INFORMATION SUPPLIED:
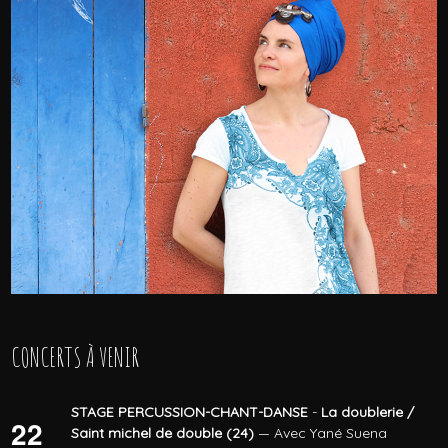
CONCERTS À VENIR
STAGE PERCUSSION-CHANT-DANSE
-
La doublerie /
22
Saint michel de double (24)
— Avec Yané Suena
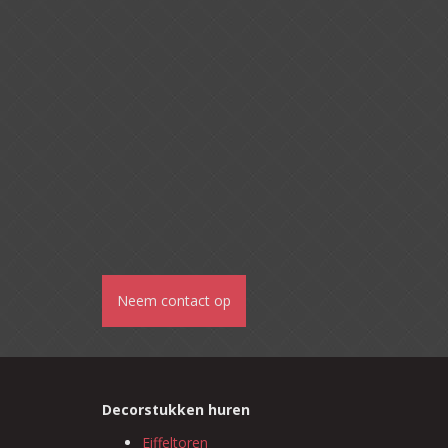
Neem contact op
Decorstukken huren
Eiffeltoren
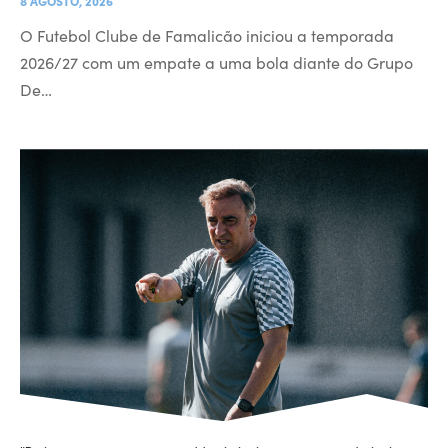
8 AGOSTO, 2026
O Futebol Clube de Famalicão iniciou a temporada
2026/27 com um empate a uma bola diante do Grupo
De…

PROBLEM DESCRIPTION: Set down exactly the lines between the line containing "Decorstukken huren" and the end of the records above, both ends included; pictures stay out.

COMPLETED EXERCISE:
Decorstukken huren
Eiffeltoren
8 AGOSTO, 2026
O Futebol Clube de Famalicão iniciou a temporada
2026/27 com um empate a uma bola diante do Grupo
De…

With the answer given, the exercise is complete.